Berman Book Discussion: International Law That Actually Matters

Berman Book Discussion: International Law That Actually Matters

[David Zaring is Assistant Professor of Legal Studies and Business Ethics at the University of Pennsylvania’s Wharton School]

This post is part of our symposium on Dean Schiff Berman’s book Global Legal Pluralism. Other posts can be found in Related Posts below.

Paul Berman is rethinking the global legal system with reference to both the plurality and the narrowness of modern community. That is, although we are subjects of a state, international law is driven often by the relationships that have little to do with borders or the usual blood or soil delimitations of state citizenship. These relationships – the linkages that create Berman’s cosmopolitanism – need not be broad ones. Berman’s international law can be a technocratic exercise affected by various small communities of the not always predictable interests that care about it. Big innovations in criminal law might be driven not by state interest, but by the elites and NGOs who believe in internationalizing it, and the reactions of the small number of officials who then must evaluate whether they need to worry about what international criminal law has become. The process of delineating interests that matter can have larger implications when conflicts and the exercise of jurisdiction turn a philosophical exercise by those who care into something on which the world’s litigants may find that their interests turn.

There are many things that can be said about the book, almost all of them laudatory, so I will limit myself to talking about the form of international regulation that I know best, and how I see it fitting into Berman’s cosmopolitan vision. Financial regulation is in many ways a case study for cosmopolitanism. It features cooperation across international boundaries. But it is not traditional international law. And it would be inaccurate to understand what is going on in international financial regulation as a mere clash between the domestic interests of states (though admittedly, political scientists such as David Singer and Abe Newman believe it to be about exactly that). In my view, what international financial regulation tells us is that cooperation among elites and among Haasian-style epistemic communities can create quite a disciplined legal system that, while surely imperfect, is a good representation of international law that actually matters.

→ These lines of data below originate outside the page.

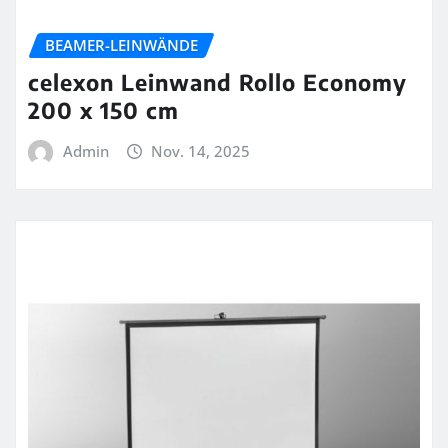
BEAMER-LEINWÄNDE
celexon Leinwand Rollo Economy
200 x 150 cm
Admin
Nov. 14, 2025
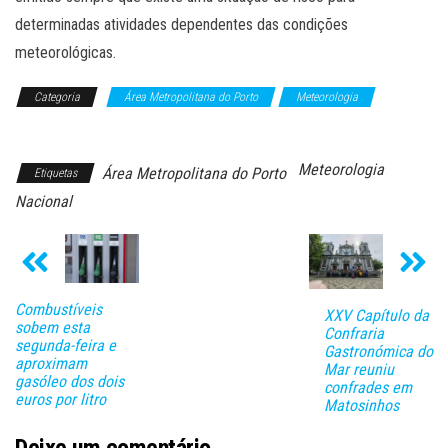
determinadas atividades dependentes das condições
meteorológicas.
Categoria
Área Metropolitana do Porto
Meteorologia
Notícias
Meteorologia
Área Metropolitana do Porto
Etiquetas
Nacional
Combustíveis
XXV Capítulo da
sobem esta
Confraria
segunda-feira e
Gastronómica do
aproximam
Mar reuniu
gasóleo dos dois
confrades em
euros por litro
Matosinhos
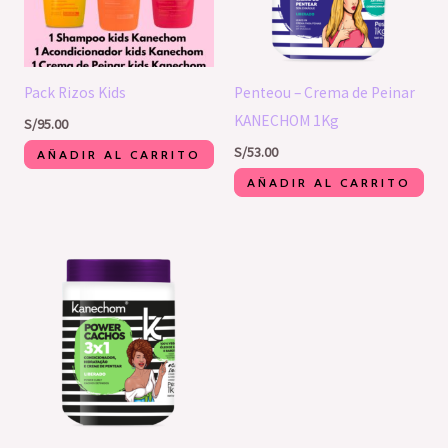
Pack Rizos Kids
Penteou – Crema de Peinar
KANECHOM 1Kg
S/
95.00
S/
53.00
AÑADIR AL CARRITO
AÑADIR AL CARRITO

In fact, international financial regulation in many ways represents the very cosmopolitanism that Berman praises, where international borders are porous, where communities of fate, be they bankers, regulators or investors, cross boundaries and in many ways have more in common with each other than they do with their fellow citizens in Moline or Leipzig. To be sure, there is more than just a we feeling in international finance. There are standards, created by a committee of agencies, that result in winners and losers. Still, the fact that this sort of international obligation creator exists suggests that instead of the old forms of treaty or customary law there are other forms of international obligations that might better be understood as transnational relationships and governance. They really matter, as political scientists like Bob Keohane and Joseph Nye recognized, and as legal scholars following Anne-Marie Slaughter have gone on to develop.

I think Berman’s vision of cosmopolitanism is one way to think about these institutions. And since I believe that the institutions are drivers of international obligations, Berman’s vision, in taking account of these institutions thus does more for the real world of international law, and the real work of international lawyers than do many other broad visions about how international obligations need to be understood.